To do: Report each line from the entries in which "approvato" can be found.

(Stored items)
━━━━━━━━

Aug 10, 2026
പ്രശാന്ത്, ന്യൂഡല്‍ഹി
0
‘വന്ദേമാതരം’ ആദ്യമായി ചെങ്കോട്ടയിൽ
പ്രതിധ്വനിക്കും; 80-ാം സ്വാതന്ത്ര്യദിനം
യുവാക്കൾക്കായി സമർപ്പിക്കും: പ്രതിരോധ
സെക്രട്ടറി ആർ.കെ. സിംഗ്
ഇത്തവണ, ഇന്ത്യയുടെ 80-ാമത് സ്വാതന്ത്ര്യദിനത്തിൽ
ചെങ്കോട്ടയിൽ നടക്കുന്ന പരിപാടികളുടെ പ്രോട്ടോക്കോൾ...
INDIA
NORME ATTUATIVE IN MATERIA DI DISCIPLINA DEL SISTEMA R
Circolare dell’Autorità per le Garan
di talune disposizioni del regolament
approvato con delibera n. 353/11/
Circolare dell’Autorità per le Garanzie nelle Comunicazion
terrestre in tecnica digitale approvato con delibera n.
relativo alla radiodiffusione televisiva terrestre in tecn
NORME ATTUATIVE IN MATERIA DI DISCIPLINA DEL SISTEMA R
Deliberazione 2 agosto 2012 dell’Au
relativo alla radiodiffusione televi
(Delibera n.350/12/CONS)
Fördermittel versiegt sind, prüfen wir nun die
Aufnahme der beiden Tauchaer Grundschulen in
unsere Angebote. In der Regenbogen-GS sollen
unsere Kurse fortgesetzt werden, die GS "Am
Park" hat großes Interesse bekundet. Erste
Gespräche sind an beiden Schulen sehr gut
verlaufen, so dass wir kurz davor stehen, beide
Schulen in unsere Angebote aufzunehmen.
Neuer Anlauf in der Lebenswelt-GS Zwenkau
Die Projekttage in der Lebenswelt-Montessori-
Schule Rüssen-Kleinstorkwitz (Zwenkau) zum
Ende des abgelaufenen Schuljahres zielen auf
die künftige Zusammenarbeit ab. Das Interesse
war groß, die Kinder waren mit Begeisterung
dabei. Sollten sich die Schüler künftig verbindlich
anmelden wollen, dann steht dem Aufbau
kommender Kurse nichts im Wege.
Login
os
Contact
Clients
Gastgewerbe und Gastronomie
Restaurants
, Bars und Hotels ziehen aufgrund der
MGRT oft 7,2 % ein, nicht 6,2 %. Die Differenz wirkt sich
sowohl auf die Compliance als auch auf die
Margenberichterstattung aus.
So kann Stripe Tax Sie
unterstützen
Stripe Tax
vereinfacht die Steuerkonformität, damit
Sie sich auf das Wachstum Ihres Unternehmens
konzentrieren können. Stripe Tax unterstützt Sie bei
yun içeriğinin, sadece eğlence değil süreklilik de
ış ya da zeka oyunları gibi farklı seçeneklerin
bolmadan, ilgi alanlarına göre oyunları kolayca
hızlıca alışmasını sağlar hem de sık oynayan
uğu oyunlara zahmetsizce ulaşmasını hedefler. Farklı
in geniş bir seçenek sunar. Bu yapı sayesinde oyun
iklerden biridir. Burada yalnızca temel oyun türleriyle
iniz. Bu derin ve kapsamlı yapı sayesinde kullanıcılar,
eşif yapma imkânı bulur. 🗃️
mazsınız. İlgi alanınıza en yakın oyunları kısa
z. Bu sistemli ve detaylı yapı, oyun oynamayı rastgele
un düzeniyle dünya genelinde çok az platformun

━━━━━━━━

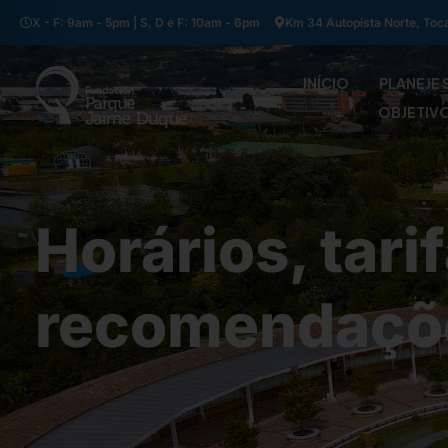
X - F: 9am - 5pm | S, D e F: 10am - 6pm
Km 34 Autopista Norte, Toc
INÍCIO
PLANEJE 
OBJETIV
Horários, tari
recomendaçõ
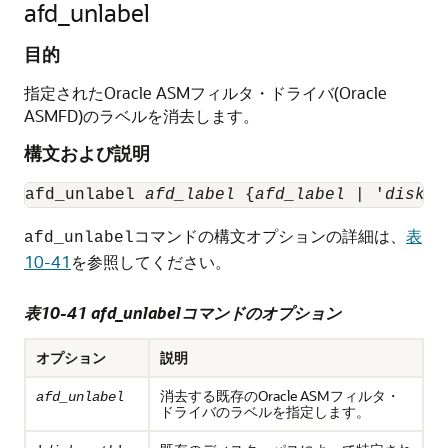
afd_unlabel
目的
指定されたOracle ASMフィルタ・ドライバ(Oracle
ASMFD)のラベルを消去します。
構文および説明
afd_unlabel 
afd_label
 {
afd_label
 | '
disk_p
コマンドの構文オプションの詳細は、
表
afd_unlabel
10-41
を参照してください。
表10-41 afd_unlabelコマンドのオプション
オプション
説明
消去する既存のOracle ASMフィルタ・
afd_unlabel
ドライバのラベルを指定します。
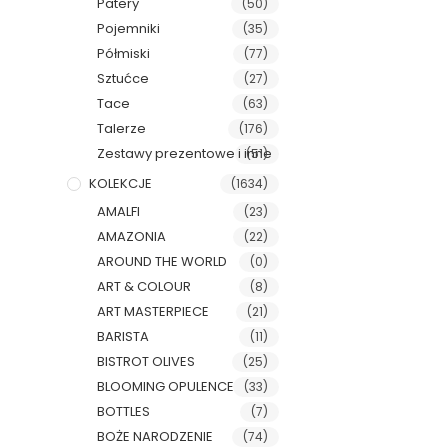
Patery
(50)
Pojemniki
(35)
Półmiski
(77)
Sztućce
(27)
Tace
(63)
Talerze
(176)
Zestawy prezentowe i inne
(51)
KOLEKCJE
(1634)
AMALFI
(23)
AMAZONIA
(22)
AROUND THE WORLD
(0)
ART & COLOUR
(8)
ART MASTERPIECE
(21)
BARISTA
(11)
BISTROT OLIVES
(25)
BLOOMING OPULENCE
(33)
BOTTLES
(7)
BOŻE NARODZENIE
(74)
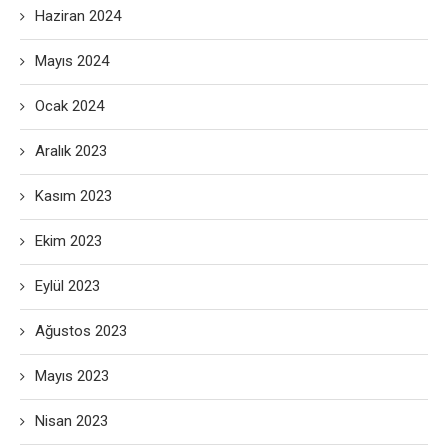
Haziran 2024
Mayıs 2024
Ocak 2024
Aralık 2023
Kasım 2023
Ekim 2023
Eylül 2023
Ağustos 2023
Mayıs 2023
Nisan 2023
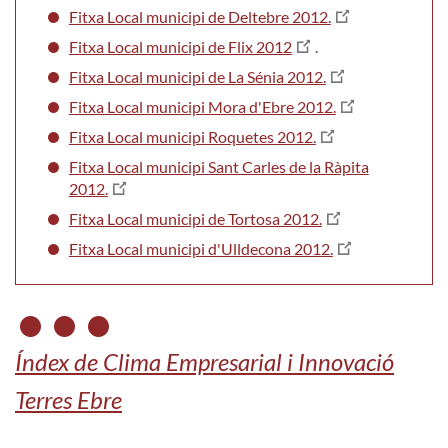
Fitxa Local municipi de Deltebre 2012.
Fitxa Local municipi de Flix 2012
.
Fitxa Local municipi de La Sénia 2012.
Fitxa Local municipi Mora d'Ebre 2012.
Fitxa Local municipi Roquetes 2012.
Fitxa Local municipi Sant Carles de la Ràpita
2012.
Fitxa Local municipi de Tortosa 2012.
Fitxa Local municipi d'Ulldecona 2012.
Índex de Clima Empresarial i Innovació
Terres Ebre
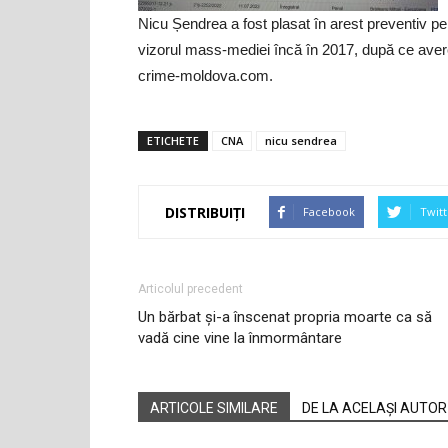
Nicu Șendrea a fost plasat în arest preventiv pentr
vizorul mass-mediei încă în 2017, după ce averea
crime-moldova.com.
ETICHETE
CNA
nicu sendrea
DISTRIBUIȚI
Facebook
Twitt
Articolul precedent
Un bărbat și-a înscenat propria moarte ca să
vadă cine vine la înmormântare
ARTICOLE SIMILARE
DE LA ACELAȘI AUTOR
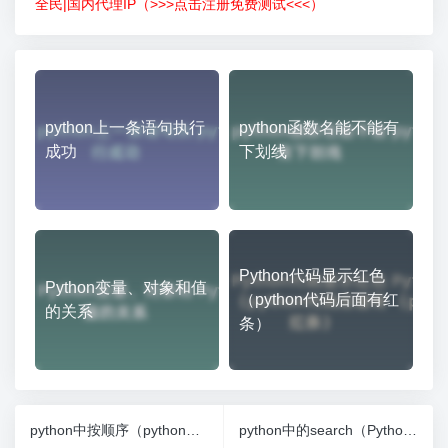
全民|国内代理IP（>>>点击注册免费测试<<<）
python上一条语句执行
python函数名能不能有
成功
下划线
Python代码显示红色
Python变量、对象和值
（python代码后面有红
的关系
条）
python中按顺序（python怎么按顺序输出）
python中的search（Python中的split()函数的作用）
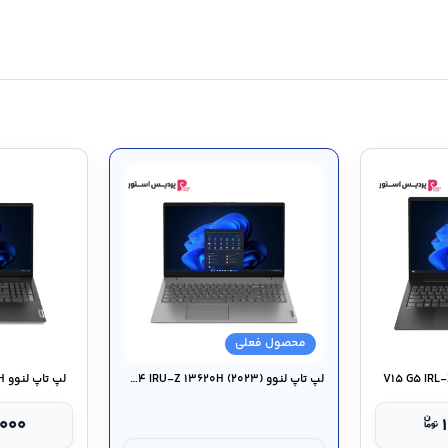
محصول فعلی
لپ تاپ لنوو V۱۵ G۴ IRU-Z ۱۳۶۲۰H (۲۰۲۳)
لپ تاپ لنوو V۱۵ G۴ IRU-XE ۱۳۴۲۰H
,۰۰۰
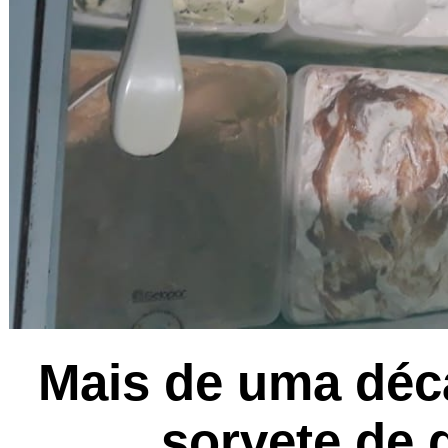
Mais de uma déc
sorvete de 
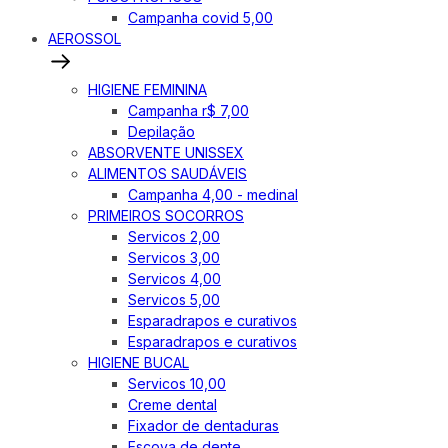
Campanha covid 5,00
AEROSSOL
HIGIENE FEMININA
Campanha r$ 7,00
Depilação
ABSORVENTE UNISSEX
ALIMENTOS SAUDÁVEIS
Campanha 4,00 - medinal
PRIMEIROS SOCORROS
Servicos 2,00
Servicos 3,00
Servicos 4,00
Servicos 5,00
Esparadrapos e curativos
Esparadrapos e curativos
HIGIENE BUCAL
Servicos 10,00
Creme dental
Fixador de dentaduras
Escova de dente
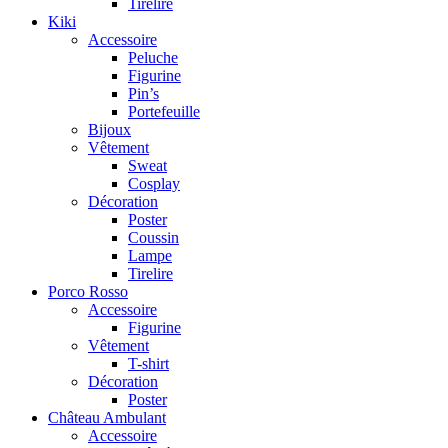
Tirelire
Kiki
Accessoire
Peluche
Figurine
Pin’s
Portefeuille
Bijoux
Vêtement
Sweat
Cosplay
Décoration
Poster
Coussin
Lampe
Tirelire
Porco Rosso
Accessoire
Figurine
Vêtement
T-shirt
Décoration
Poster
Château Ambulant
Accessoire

━━━━━━━━

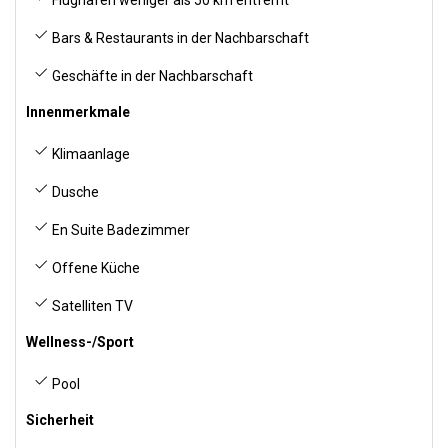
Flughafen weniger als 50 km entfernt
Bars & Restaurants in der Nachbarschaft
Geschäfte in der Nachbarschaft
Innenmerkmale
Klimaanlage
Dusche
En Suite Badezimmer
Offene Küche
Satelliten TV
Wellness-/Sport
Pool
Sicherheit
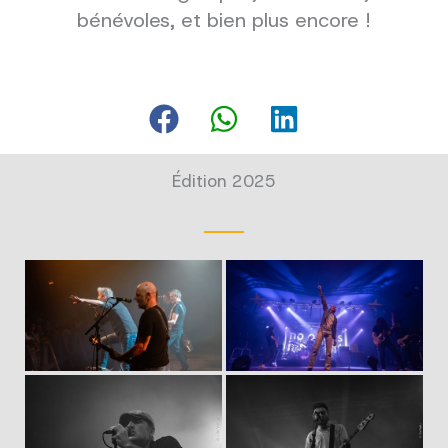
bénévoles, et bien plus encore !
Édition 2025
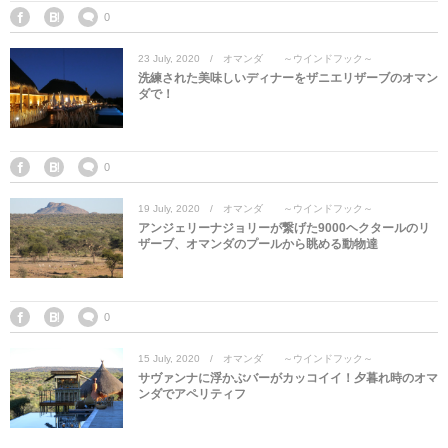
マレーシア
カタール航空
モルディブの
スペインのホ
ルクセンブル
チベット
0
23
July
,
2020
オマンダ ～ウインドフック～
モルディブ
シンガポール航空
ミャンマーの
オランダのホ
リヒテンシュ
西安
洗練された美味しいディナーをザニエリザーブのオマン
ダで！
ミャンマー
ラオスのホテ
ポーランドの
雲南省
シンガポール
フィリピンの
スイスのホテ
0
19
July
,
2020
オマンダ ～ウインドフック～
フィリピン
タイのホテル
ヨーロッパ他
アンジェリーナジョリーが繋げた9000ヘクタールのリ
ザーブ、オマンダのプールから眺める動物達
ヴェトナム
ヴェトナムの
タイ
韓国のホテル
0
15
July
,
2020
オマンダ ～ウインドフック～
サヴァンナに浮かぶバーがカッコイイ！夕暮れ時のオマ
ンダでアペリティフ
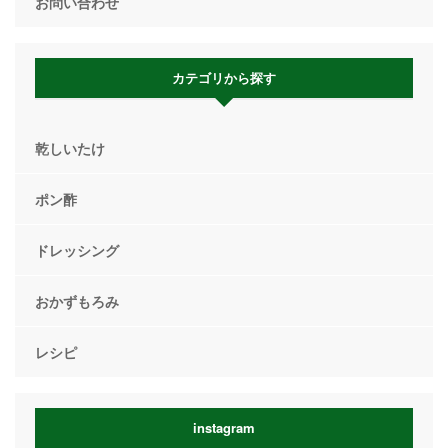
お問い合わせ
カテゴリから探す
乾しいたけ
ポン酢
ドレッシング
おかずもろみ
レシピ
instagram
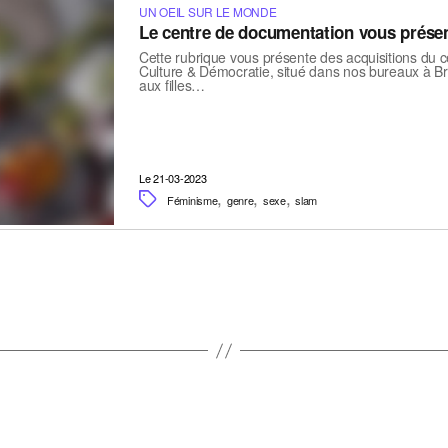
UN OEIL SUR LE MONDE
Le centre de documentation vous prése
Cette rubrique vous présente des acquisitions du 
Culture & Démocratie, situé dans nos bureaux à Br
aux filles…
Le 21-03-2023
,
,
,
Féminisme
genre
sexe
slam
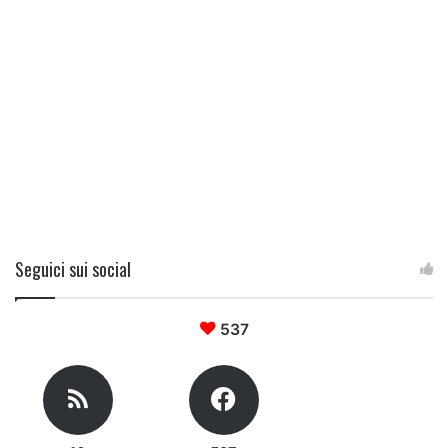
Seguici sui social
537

━━━━━━━━

Result of the exercise:
approvato con delibera n. 353/11/
terrestre in tecnica digitale approvato con delibera n.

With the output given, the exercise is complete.